More than 100 people, including representatives from six Te Arawa iwi, gathered to celebrate the start of construction works that will return freshwater flows from Kaituna River into Te Awa o Ngatoroirangi Maketū Estuary.

Ngāti Whakaue kaumatua Liam Tapsell started the celebration at Tukotahi Marae yesterday by thanking Bay of Plenty Regional Council project manager Pim de Monchy and his team for their collaboration with Te Arawa whanui and the local community in bringing the project to fruition.

"Let us celebrate and honour the spiritual essence of the Kaituna and the estuary Te Awa o Ngatoroirangi," he said.

Pim de Monchy, Aroha Wilkinson and Pete Wilkinson lead other attendees from Tukotahi marae to turn the first sod on the Kaituna River bank. Photo/Supplied
Pim de Monchy, Aroha Wilkinson and Pete Wilkinson lead other attendees from Tukotahi marae to turn the first sod on the Kaituna River bank. Photo/Supplied

Bay of Plenty Regional councillor and Te Maru o Kaituna River Authority member, Arapeta Tahana, acknowledged the work of Aroha Wilkinson, the Maketū Action Group, and the wider community in their work since the late 1970s to get the river re-diverted back into the estuary.

Advertisement

"I'm really pleased that as a community and as a nation we're realising the impacts of some of the things we've done to the land and the waterways in the past. We're now making a commitment to turning the tide and making a change for the better.
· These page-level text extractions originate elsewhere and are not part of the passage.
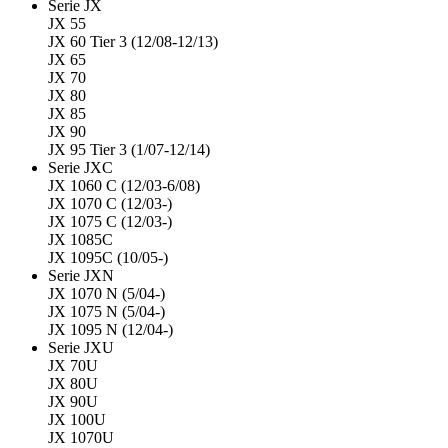
Serie JX
JX 55
JX 60 Tier 3 (12/08-12/13)
JX 65
JX 70
JX 80
JX 85
JX 90
JX 95 Tier 3 (1/07-12/14)
Serie JXC
JX 1060 C (12/03-6/08)
JX 1070 C (12/03-)
JX 1075 C (12/03-)
JX 1085C
JX 1095C (10/05-)
Serie JXN
JX 1070 N (5/04-)
JX 1075 N (5/04-)
JX 1095 N (12/04-)
Serie JXU
JX 70U
JX 80U
JX 90U
JX 100U
JX 1070U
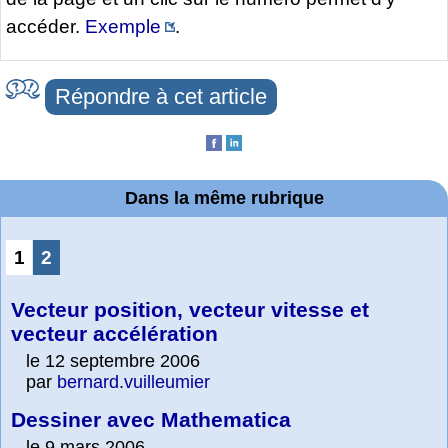
accéder.
Exemple
.
Répondre à cet article
Dans la même rubrique
1
2
Vecteur position, vecteur vitesse et
vecteur accélération
le 12 septembre 2006
par
bernard.vuilleumier
Dessiner avec Mathematica
le 9 mars 2006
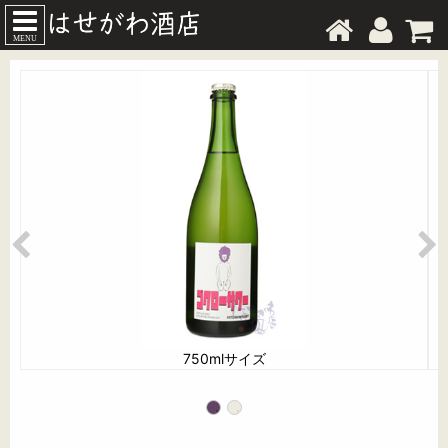
MENU
750mlサイズ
"Everyone who lives in this community has been really dedicated to this kaupapa (work) and I want to acknowledge and thank everyone that has played a part in getting the project this far," he said.

Overview of planned work to re-divert Kaituna River and enhance Te Awa o Ngatoroirangi/Maketu Estuary. Photo/Supplied
Overview of planned work to re-divert Kaituna River and enhance Te Awa o Ngatoroirangi/Maketu Estuary. Photo/Supplied

Tahana said it was only right that they did the best they could to leave the whenua and the environment in a better condition for their children and grandchildren.

As the last surviving member of the original Maketū Action Group, Aroha Wilkinson finished the ceremony by turning the first sod while Ngāti Whakaue Minister Kahi Hanara gave a karakia.

Wilkinson used a spade that belonged to her late husband Barrie Wilkinson and was supported by her sons Pete and Aubrey Wilkinson.

Bay of Plenty Regional Council chairman Doug Leeder presented Wilkinson with a kahikatea tree which will be planted in the first sod at nearby Whakaue Marae.

Bay of Plenty Regional Council is funding and co-ordinating the $13m construction works which are due for completion by June 2020. $3.6m has already been invested in the planning and land acquisition work completed to date.